Only one week previously, a good friend (who declines to be named) gave us two thousand dollars, of real money, for just such emergencies.
Within thirty-six hours an entirely new fighting force had been organized and equipped for service. Within one week, those reinforcements had made a profound impression on the defenses of the enemy, and in the end the great fight was won. Of our small campaign fund it took away over one thousand dollars; but the victory was worth it.
With money enough,—a reasonable sum,—the birds of North America, and some of the small-mammal species also, can be saved.
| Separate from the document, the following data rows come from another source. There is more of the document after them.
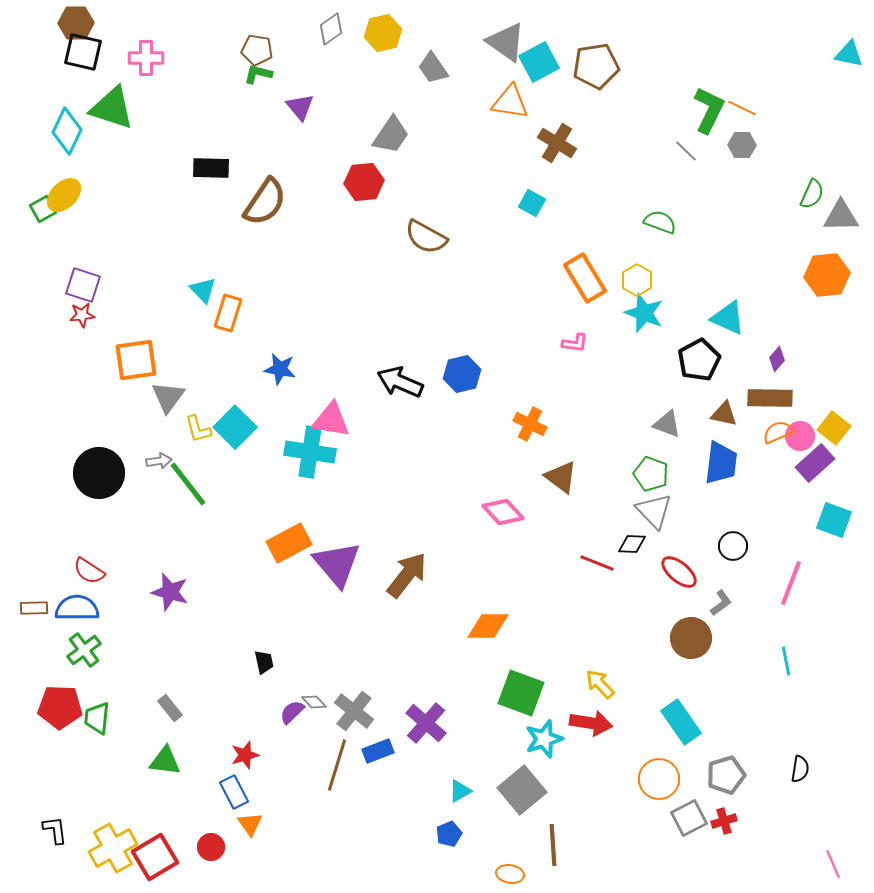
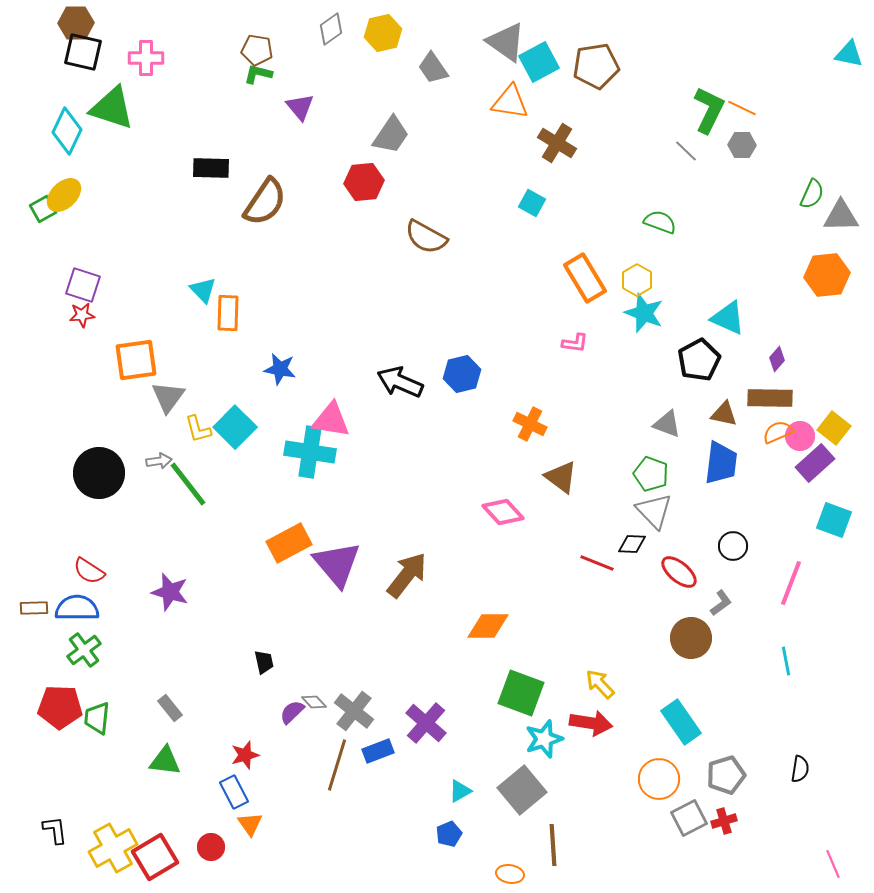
orange rectangle at (228, 313): rotated 15 degrees counterclockwise
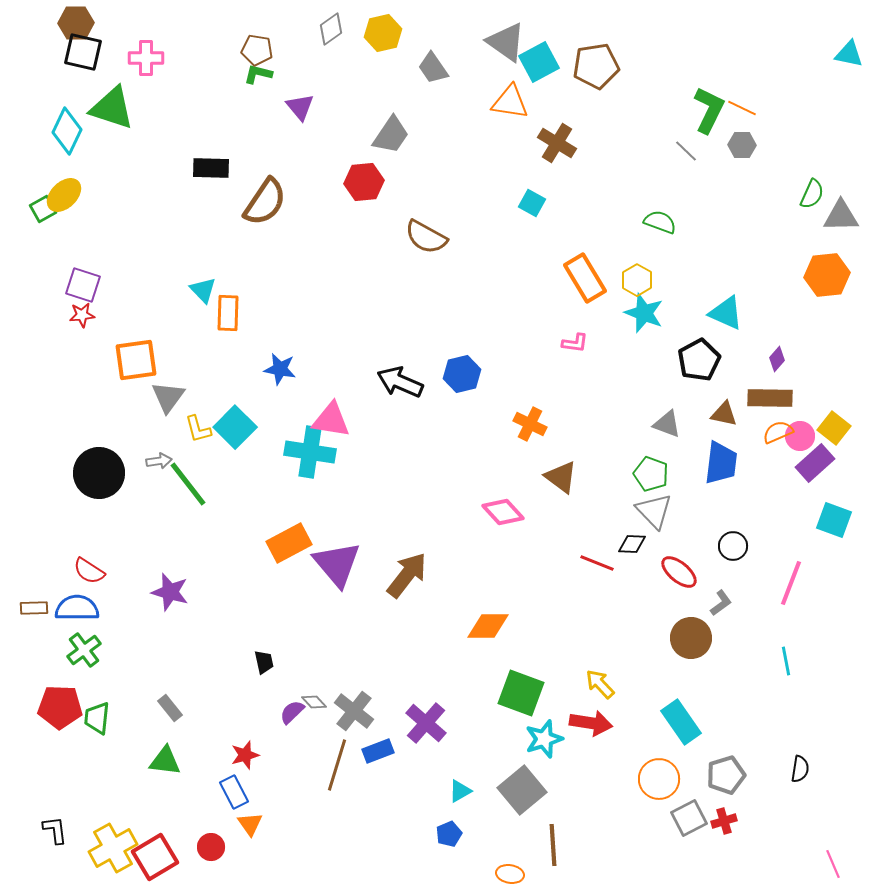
cyan triangle at (728, 318): moved 2 px left, 5 px up
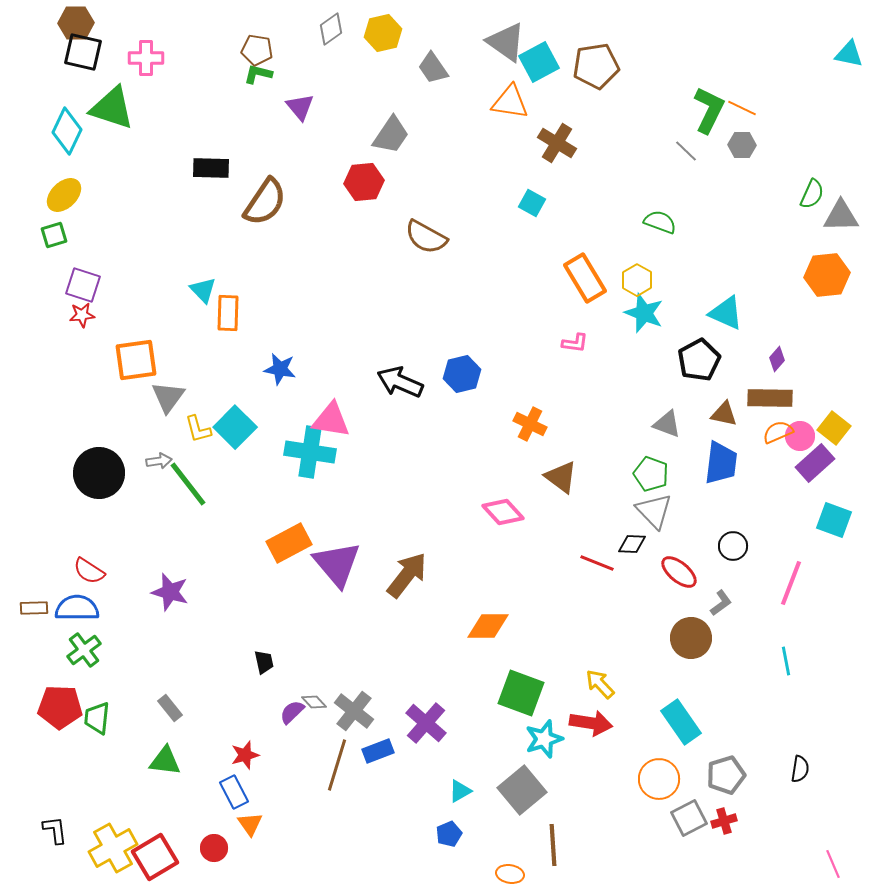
green square at (43, 209): moved 11 px right, 26 px down; rotated 12 degrees clockwise
red circle at (211, 847): moved 3 px right, 1 px down
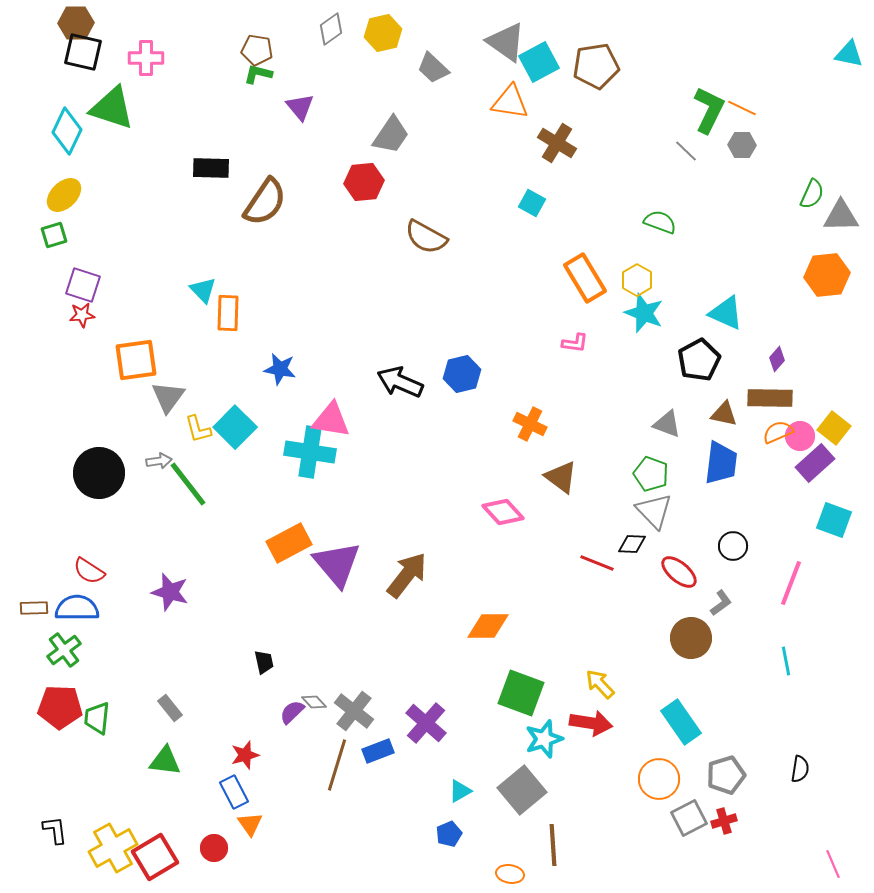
gray trapezoid at (433, 68): rotated 12 degrees counterclockwise
green cross at (84, 650): moved 20 px left
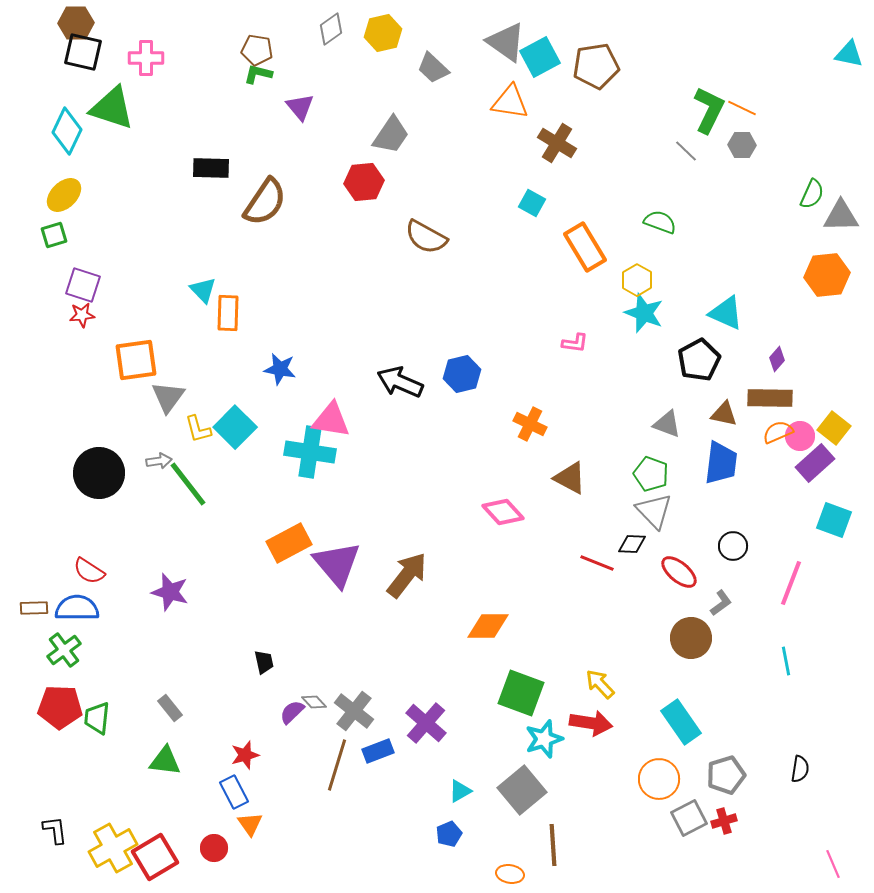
cyan square at (539, 62): moved 1 px right, 5 px up
orange rectangle at (585, 278): moved 31 px up
brown triangle at (561, 477): moved 9 px right, 1 px down; rotated 9 degrees counterclockwise
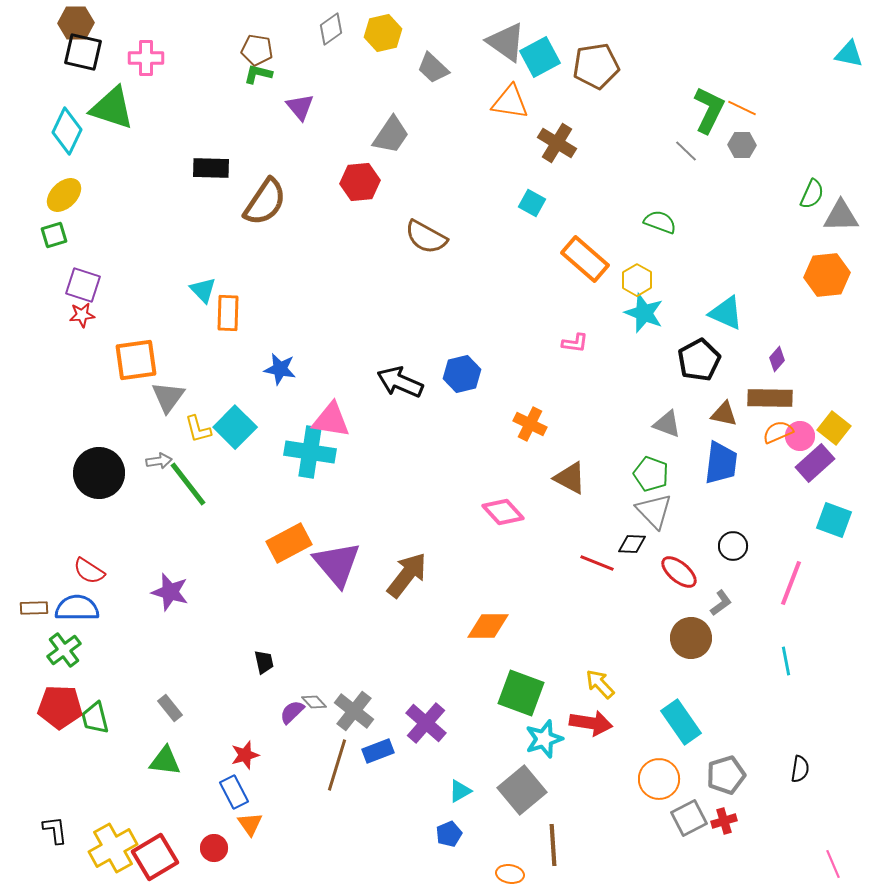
red hexagon at (364, 182): moved 4 px left
orange rectangle at (585, 247): moved 12 px down; rotated 18 degrees counterclockwise
green trapezoid at (97, 718): moved 2 px left; rotated 20 degrees counterclockwise
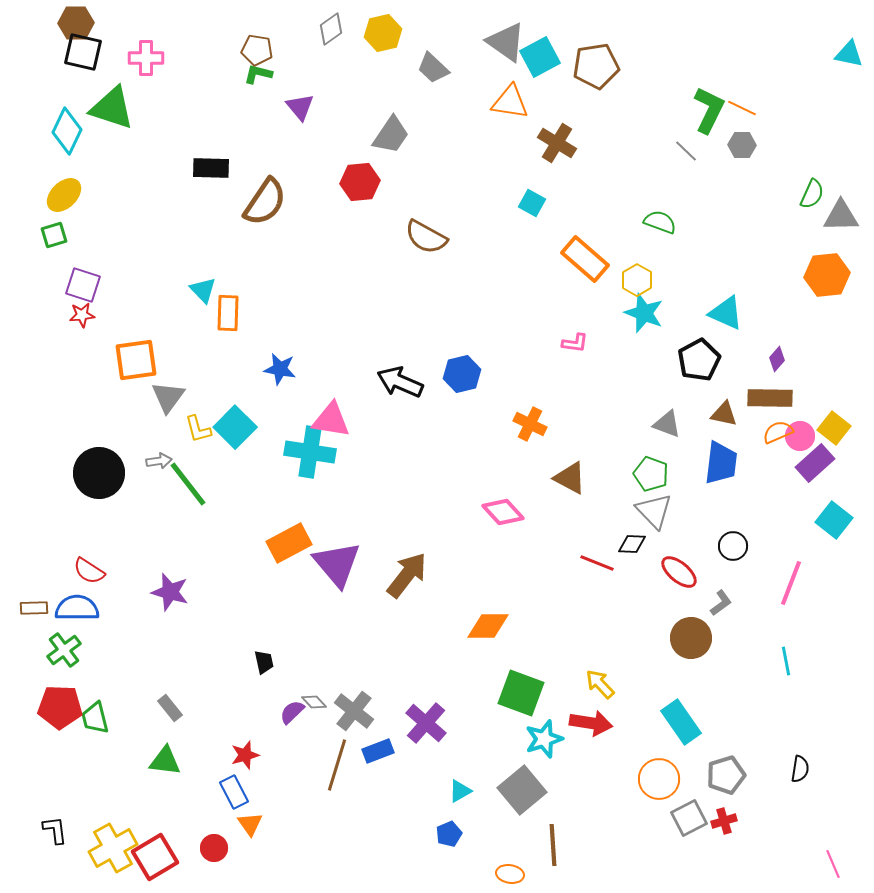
cyan square at (834, 520): rotated 18 degrees clockwise
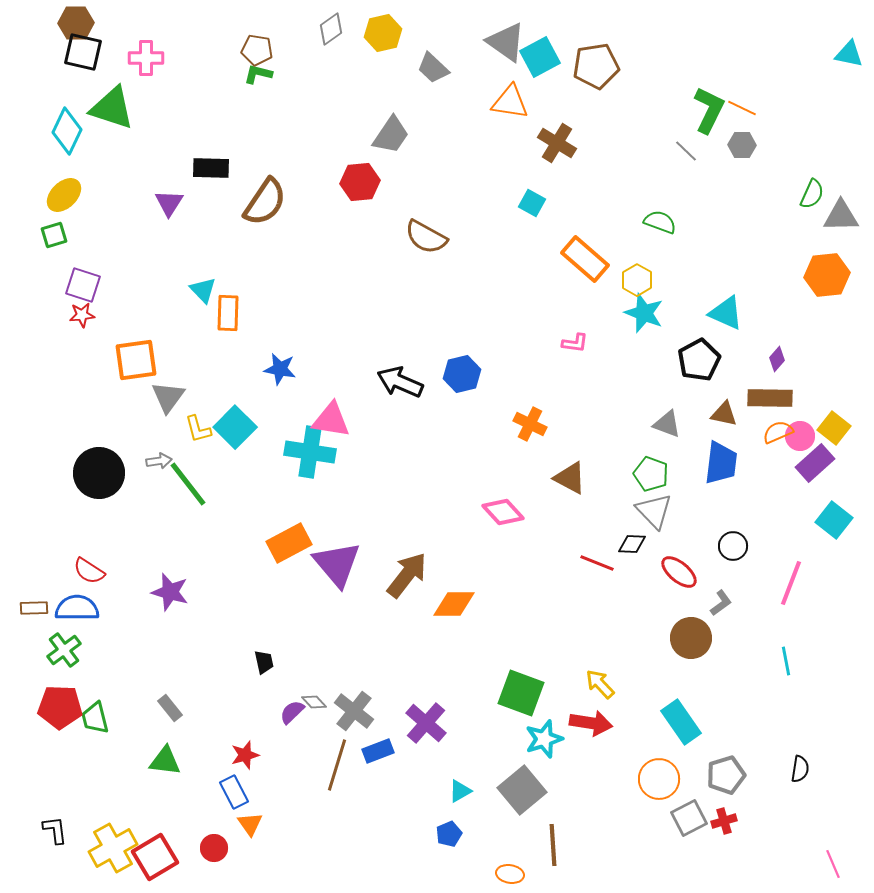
purple triangle at (300, 107): moved 131 px left, 96 px down; rotated 12 degrees clockwise
orange diamond at (488, 626): moved 34 px left, 22 px up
The big game that is hunted and killed outside the game preserves, and outside of such places as New Brunswick and the Adirondacks, can not be saved—until each species is given perpetual protection. Colorado is saving a small remnant of her mountain sheep, but Montana and Wyoming are wasting theirs, because they allow killing, and the killers are ten times too numerous for the sheep. They imagine that by permitting only the killing of rams they are saving the species; but that is an absolute fallacy, and soon it will have a fatal ending.
With an endowment fund of $2,000,000 (only double the price of the two old Velasquez paintings purchased recently by a gentleman of New York!) a very good remnant of the wild life of North America could be saved.
But who will give the fund, or even a quarter of it?
Thus far, the largest sums ever given in America for the cause of wild-life protection, so far as I know personally, have been the following:
| Albert Wilcox, to the National Association of Audubon Societies, | $322,000 |
| Mary Butcher Fund, to the National Association of Audubon Societies | 12,000 |
| Mrs. Russell Sage, for the purchase of Marsh Island | 150,000 |
| American Game Protective and Propagation Association, from the manufacturers of firearms and ammunition, annually | 25,000 |
| Charles Willis Ward and E.A. McIlhenny, purchase of game preserve presented to Louisiana | 39,000 |
| Mrs. Russell Sage, miscellaneous gifts to the National Audubon Society | 20,000 |
| The American Bison Society for the Montana National Herd | 10,526 |
| New York Zoological Society, total about | 20,000 |
| John E. Thayer, purchase of game preserve | 5,000 |
| Caroline Phelps Stokes Bird Fund, N.Y. Zoological Society | 5,000 |
| Boone and Crockett Fund for Preservation | 5,000 |
| A Friend in Rochester | 2,500 |
| Henry C. Frick | 1,500 |
| Samuel Thorne | 1,250 |
Of all the above, the only endowment funds yielding an annual income are those of the National Association of Audubon Societies and the Caroline Phelps Stokes fund of $5,000 in the treasury of the Zoological Society.